Given information
☆ ☆ ☆ ☆ ☆ ☆ ☆

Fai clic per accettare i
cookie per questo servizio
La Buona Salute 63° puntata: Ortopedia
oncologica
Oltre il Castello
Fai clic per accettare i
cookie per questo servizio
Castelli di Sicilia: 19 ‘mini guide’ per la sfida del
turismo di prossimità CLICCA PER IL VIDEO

☆ ☆ ☆ ☆ ☆ ☆ ☆

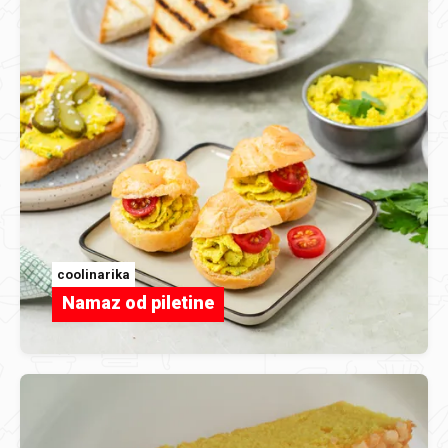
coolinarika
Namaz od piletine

☆ ☆ ☆ ☆ ☆ ☆ ☆

Would you print, exactly as written, every line above from the one holding "Castelli di Sicilia: 19" through the one holding "turismo di prossimità CLICCA PER IL VIDEO", with both included and no other lines?

Castelli di Sicilia: 19 ‘mini guide’ per la sfida del
turismo di prossimità CLICCA PER IL VIDEO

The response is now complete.